Work required: Lines outside the range are not wanted. Give again exactly the lines between the line holding "ist vergossen worden!" and the line holding "wo die Anschläge", inclusive, from the listing below.

Data for the task:
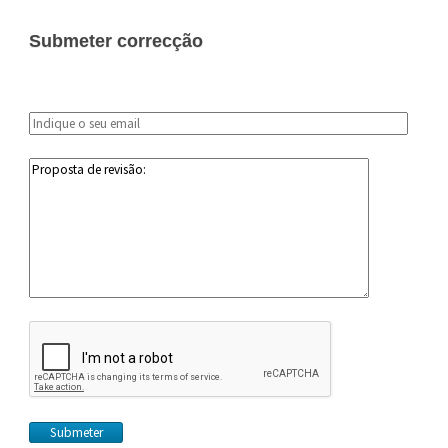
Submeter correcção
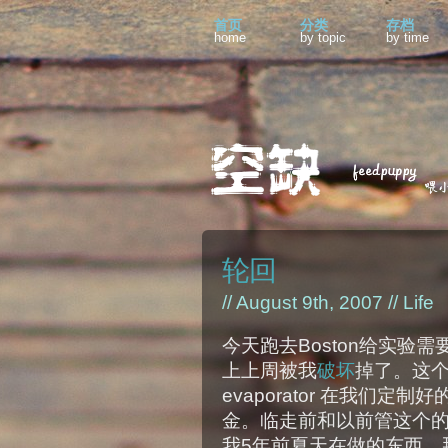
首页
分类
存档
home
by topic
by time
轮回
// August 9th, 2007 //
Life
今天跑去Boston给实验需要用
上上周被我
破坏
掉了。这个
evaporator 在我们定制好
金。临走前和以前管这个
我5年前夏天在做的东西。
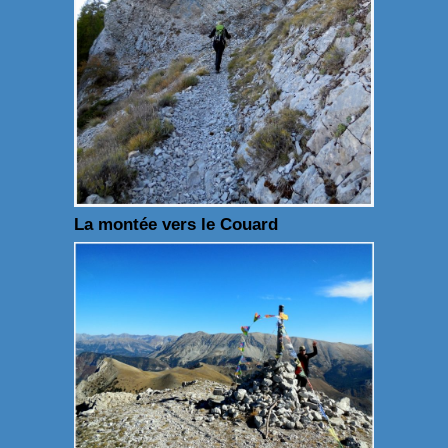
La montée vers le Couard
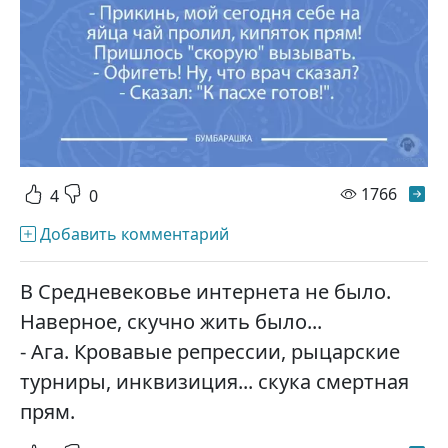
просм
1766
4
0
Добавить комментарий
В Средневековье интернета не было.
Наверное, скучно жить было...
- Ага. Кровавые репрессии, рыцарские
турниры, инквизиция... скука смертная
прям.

...

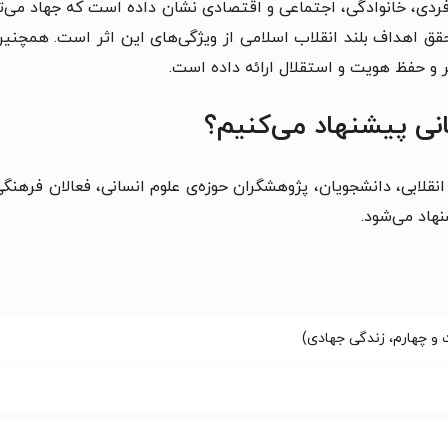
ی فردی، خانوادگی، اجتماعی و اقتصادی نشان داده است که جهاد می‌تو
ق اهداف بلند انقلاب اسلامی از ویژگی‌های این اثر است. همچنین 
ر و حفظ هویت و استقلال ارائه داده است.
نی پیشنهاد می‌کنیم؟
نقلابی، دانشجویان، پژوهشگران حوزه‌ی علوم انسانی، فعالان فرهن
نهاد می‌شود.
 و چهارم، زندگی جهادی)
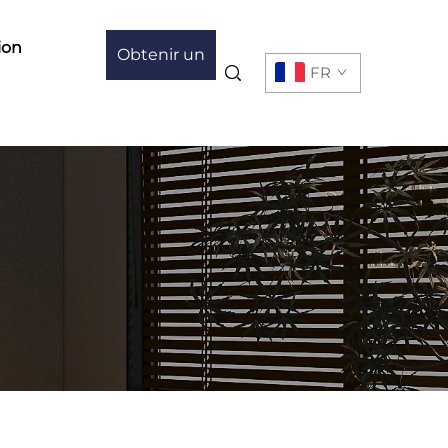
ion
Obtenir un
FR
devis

--

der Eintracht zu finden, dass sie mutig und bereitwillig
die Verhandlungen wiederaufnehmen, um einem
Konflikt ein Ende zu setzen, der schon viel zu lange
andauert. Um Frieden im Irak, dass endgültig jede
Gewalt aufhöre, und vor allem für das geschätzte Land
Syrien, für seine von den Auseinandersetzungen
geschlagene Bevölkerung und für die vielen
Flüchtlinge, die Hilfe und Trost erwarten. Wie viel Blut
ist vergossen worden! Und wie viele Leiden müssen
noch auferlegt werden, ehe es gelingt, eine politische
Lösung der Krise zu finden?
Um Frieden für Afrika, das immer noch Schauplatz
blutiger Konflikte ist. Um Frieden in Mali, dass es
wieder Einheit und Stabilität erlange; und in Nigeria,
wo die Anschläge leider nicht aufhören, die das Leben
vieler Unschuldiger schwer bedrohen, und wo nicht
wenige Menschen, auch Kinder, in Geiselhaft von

Your solution:
ist vergossen worden! Und wie viele Leiden müssen
noch auferlegt werden, ehe es gelingt, eine politische
Lösung der Krise zu finden?
Um Frieden für Afrika, das immer noch Schauplatz
blutiger Konflikte ist. Um Frieden in Mali, dass es
wieder Einheit und Stabilität erlange; und in Nigeria,
wo die Anschläge leider nicht aufhören, die das Leben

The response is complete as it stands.